╭─ Source material

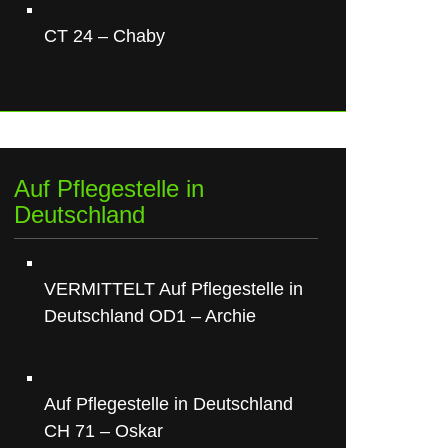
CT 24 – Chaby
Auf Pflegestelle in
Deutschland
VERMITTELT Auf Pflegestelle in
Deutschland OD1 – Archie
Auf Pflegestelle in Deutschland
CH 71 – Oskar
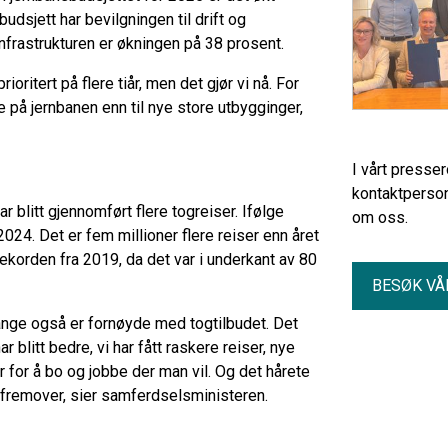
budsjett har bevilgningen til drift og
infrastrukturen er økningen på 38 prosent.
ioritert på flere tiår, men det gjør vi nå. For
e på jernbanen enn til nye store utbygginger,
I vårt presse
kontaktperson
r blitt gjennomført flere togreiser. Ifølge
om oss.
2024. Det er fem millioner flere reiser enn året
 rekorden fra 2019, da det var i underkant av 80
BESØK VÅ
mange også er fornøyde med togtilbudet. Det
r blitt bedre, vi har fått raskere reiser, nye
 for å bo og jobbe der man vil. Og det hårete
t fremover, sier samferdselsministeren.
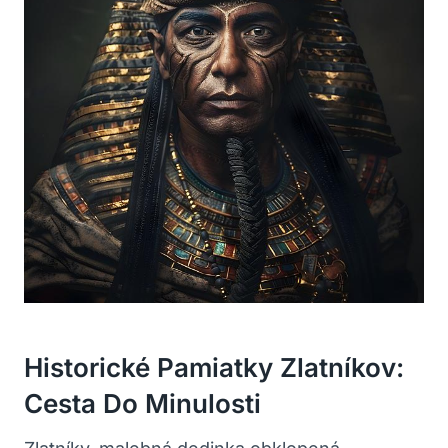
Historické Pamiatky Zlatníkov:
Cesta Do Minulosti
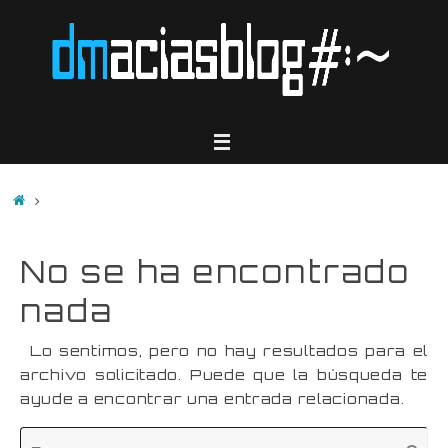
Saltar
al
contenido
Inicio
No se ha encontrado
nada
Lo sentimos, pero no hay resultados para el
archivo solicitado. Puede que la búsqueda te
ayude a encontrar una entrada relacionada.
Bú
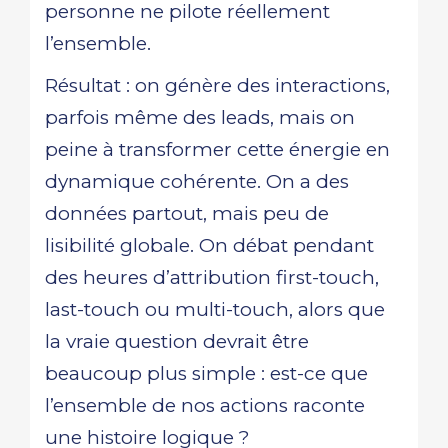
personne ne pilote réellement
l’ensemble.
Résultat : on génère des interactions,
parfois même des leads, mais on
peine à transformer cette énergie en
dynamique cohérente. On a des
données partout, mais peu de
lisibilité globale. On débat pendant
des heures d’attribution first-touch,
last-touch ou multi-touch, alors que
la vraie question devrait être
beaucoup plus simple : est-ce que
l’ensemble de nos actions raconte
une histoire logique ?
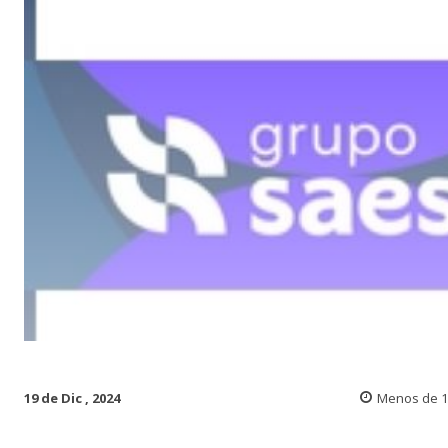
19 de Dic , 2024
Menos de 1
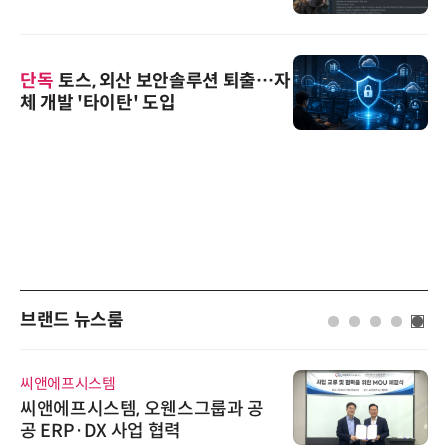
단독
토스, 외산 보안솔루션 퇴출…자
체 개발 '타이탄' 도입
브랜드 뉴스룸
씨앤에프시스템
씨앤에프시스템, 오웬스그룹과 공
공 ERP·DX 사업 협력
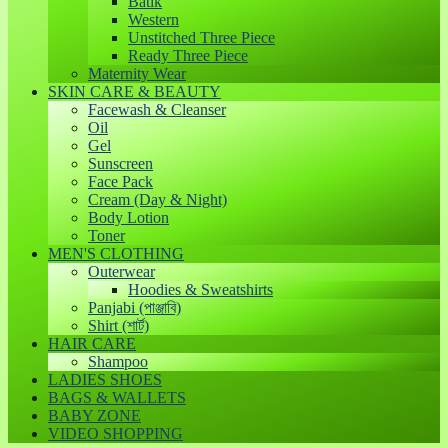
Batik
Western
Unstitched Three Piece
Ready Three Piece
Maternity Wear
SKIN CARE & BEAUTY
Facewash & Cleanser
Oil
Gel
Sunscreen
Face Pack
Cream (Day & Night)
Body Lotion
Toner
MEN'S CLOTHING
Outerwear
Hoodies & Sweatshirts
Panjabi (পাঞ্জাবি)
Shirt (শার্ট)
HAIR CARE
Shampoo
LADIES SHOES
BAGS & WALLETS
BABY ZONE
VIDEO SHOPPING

╰─
╭─ Source material

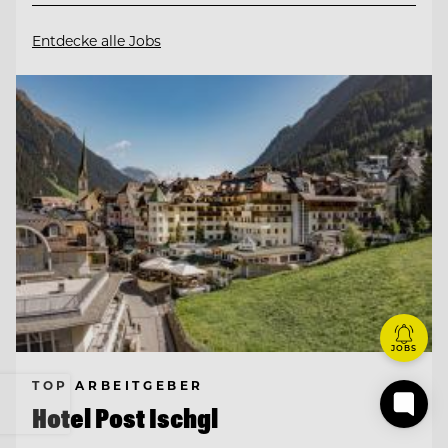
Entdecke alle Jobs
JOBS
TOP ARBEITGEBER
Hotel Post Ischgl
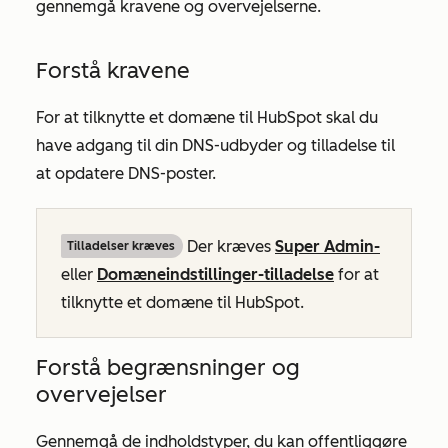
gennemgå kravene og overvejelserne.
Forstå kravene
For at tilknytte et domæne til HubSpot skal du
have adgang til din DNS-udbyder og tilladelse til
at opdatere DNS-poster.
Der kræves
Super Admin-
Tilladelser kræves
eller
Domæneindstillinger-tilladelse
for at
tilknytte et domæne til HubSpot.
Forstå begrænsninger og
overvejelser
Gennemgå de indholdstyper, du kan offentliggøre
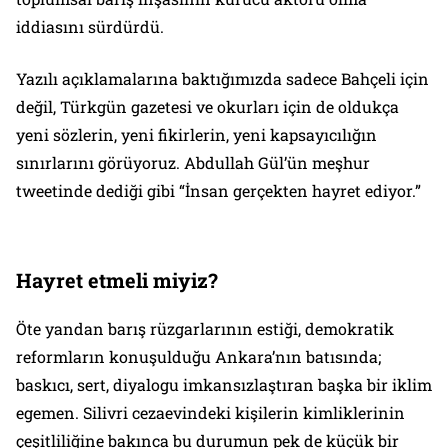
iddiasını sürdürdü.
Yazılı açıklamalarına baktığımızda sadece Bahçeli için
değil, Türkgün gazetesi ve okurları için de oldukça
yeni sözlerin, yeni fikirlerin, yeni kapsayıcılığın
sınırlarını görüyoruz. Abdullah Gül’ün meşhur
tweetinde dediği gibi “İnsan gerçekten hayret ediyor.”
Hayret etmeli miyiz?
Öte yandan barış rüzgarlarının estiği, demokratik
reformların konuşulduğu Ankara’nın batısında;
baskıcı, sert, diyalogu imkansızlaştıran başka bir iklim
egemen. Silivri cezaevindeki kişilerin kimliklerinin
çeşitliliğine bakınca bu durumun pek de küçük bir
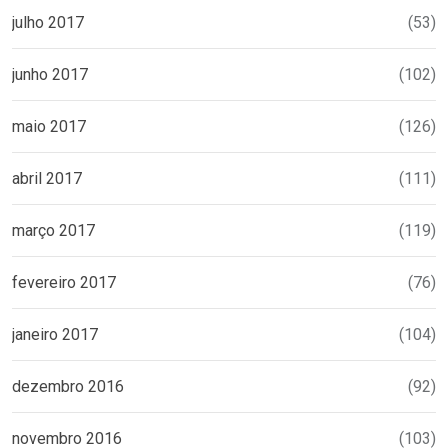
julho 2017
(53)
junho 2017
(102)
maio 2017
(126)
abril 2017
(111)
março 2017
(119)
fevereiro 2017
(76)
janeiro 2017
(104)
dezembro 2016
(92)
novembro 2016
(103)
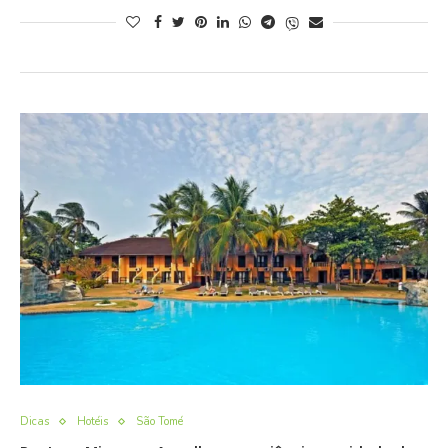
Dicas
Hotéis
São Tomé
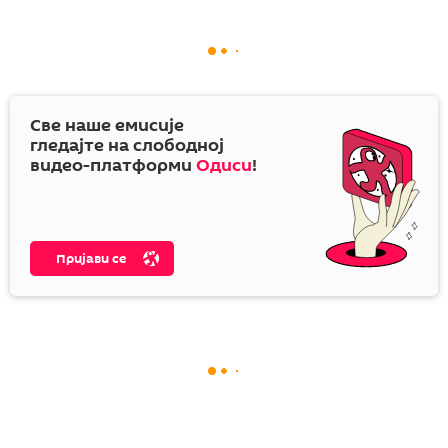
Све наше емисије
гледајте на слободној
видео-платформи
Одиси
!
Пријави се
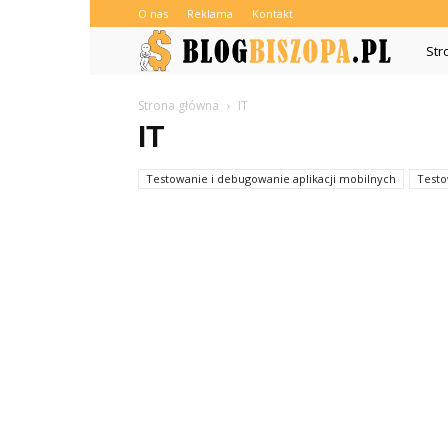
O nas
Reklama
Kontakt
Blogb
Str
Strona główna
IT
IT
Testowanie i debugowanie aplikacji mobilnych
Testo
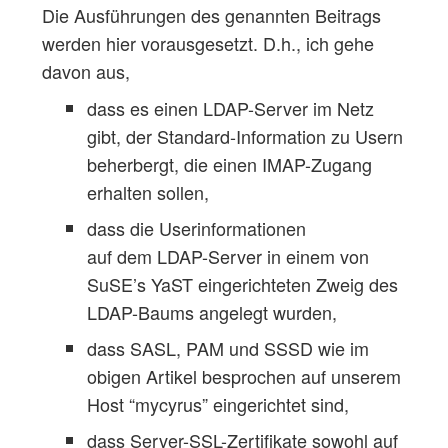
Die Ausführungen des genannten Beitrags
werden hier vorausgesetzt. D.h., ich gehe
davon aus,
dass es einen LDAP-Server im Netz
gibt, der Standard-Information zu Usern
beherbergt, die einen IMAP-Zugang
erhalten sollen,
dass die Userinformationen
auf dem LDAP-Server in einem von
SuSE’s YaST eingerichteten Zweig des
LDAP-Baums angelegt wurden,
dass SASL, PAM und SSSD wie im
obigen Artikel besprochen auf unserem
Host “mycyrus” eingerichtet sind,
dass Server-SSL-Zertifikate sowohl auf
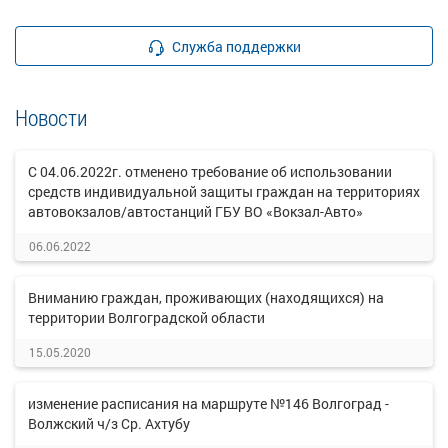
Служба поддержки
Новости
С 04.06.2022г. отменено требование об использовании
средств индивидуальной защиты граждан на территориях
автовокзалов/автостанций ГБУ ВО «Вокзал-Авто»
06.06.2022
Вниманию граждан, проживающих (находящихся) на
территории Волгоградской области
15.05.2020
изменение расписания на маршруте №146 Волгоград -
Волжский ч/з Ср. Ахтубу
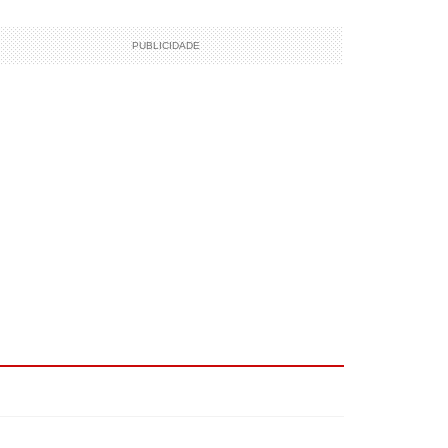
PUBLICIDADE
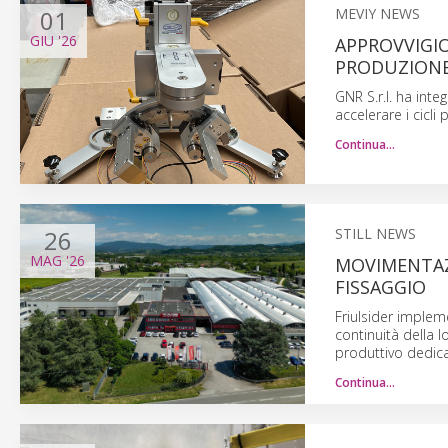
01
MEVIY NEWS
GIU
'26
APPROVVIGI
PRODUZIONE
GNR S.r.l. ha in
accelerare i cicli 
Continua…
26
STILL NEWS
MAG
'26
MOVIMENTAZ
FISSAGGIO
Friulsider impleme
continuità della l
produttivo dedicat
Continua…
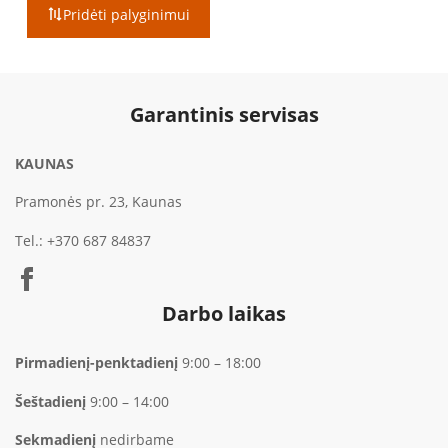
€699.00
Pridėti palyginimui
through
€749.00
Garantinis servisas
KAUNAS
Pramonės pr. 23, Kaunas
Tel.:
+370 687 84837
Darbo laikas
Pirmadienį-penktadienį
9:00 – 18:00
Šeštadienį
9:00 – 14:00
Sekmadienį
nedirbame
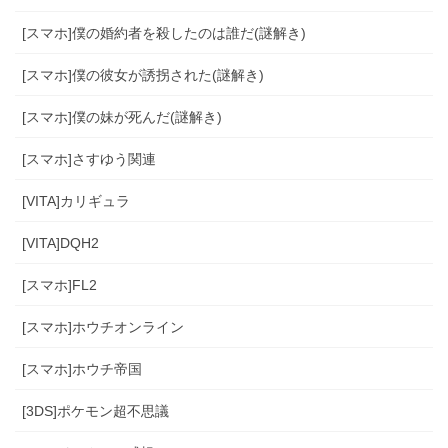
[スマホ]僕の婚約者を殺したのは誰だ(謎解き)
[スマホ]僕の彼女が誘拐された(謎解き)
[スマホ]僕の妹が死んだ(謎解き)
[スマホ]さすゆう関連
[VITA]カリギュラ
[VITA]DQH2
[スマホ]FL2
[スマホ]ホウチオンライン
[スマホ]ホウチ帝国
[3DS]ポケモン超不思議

╰─
╭─ Source material

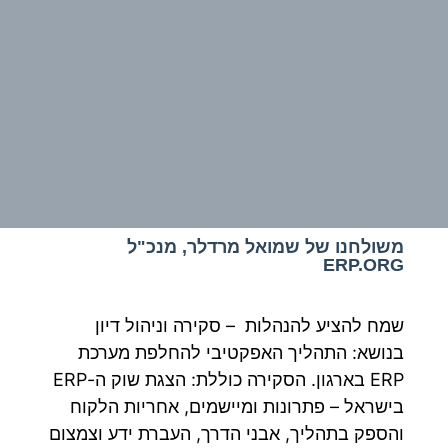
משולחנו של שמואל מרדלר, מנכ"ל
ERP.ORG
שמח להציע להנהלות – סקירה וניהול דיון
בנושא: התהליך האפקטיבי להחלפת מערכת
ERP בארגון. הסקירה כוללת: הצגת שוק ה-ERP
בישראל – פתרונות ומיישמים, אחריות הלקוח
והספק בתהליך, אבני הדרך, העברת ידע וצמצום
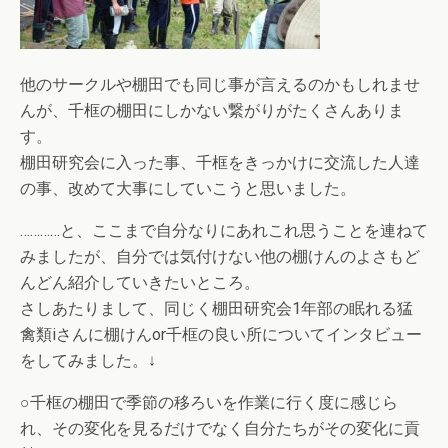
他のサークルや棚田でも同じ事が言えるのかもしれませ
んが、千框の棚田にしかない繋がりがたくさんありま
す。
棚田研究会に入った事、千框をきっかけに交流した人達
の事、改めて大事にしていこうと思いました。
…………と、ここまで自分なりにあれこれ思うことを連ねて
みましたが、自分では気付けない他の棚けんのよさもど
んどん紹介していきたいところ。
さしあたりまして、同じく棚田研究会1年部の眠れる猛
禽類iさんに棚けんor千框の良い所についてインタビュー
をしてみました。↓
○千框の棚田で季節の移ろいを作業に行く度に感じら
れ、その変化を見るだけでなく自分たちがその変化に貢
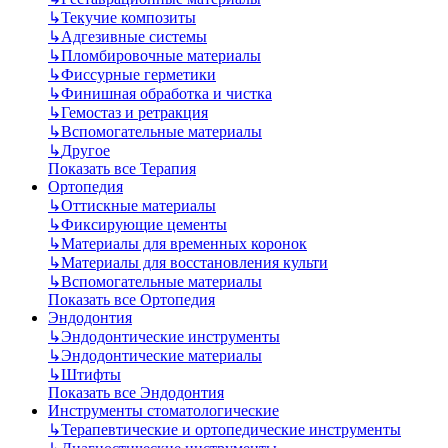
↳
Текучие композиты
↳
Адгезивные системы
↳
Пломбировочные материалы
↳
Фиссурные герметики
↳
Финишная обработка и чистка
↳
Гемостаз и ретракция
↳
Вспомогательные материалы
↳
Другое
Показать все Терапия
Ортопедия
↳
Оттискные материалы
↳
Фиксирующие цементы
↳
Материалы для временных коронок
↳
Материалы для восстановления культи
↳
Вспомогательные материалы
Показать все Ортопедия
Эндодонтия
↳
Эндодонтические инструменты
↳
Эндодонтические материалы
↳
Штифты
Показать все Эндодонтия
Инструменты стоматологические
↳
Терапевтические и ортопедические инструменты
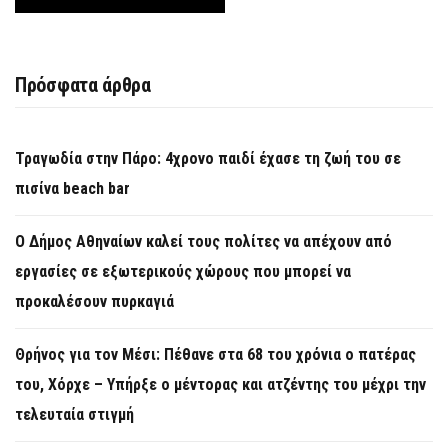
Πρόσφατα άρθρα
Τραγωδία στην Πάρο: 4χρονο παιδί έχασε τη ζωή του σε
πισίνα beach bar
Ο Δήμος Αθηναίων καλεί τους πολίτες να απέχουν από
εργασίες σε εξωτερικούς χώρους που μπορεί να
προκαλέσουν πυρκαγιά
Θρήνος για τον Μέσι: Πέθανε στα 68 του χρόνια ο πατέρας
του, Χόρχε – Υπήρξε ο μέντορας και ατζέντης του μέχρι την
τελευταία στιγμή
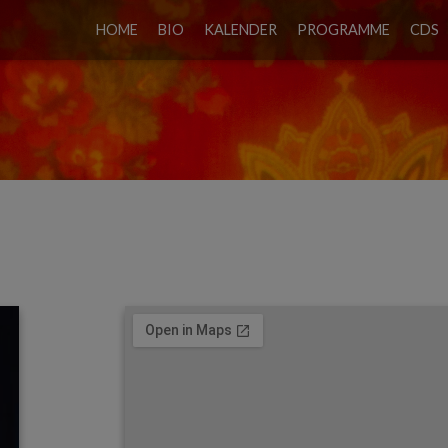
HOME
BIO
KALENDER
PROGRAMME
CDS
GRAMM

╰─

An exact copy is needed. It runs from the line above containing "GNR S.r.l. ha in" down to the line containing "[3DS]ポケモン超不思議", both included, with no pictures.

GNR S.r.l. ha in
accelerare i cicli 
Continua…
26
STILL NEWS
MAG
'26
MOVIMENTAZ
FISSAGGIO
Friulsider impleme
continuità della l
produttivo dedicat
Continua…
€699.00
Pridėti palyginimui
through
€749.00
Garantinis servisas
KAUNAS
Pramonės pr. 23, Kaunas
Tel.:
+370 687 84837
Darbo laikas
Pirmadienį-penktadienį
9:00 – 18:00
Šeštadienį
9:00 – 14:00
Sekmadienį
nedirbame
[スマホ]僕の婚約者を殺したのは誰だ(謎解き)
[スマホ]僕の彼女が誘拐された(謎解き)
[スマホ]僕の妹が死んだ(謎解き)
[スマホ]さすゆう関連
[VITA]カリギュラ
[VITA]DQH2
[スマホ]FL2
[スマホ]ホウチオンライン
[スマホ]ホウチ帝国
[3DS]ポケモン超不思議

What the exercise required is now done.